This research introduces a novel application of a masked Proximal Policy Optimization (PPO) algorithm from the field of deep reinforcement learning (RL), for determining the most efficient sequence of space debris visitation, utilizing the Lambert solver as per Izzo's adaptation for individual rendezvous. The aim is to optimize the sequence in which all the given debris should be visited to get the least total time for rendezvous for the entire mission. A neural network (NN) policy is developed, trained on simulated space missions with varying debris fields. After training, the neural network calculates approximately optimal paths using Izzo's adaptation of Lambert maneuvers. Performance is evaluated against standard heuristics in mission planning. The reinforcement learning approach demonstrates a significant improvement in planning efficiency by optimizing the sequence for debris rendezvous, reducing the total mission time by an average of approximately {10.96\%} and {13.66\%} compared to the Genetic and Greedy algorithms, respectively. The model on average identifies the most time-efficient sequence for debris visitation across various simulated scenarios with the fastest computational speed. This approach signifies a step forward in enhancing mission planning strategies for space debris clearance.

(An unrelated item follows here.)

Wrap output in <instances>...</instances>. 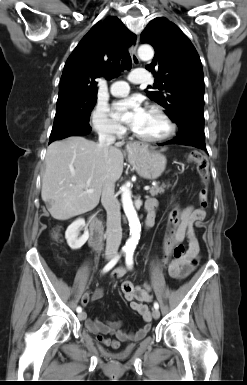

翻译：本研究引入了一种来自深度强化学习领域的掩码近端策略优化算法的新颖应用，用于确定空间碎片访问的最优序列，其中利用Izzo改进的Lambert求解器处理单个交会任务。目标是优化所有给定碎片的访问顺序，以使整个任务的总交会时间最小化。我们开发了一种神经网络策略，并在具有不同碎片场的模拟空间任务上进行训练。训练完成后，该神经网络使用Izzo改进的Lambert机动方法计算近似最优路径。研究通过与任务规划中的标准启发式方法进行性能对比评估。强化学习方法通过优化碎片交会序列，相比遗传算法和贪婪算法分别平均减少约{10.96\%}和{13.66\%}的总任务时间，在规划效率上展现出显著提升。该模型在各种模拟场景中平均能以最快的计算速度识别出时间最优的碎片访问序列。这一方法标志着空间碎片清除任务规划策略向前迈进了一步。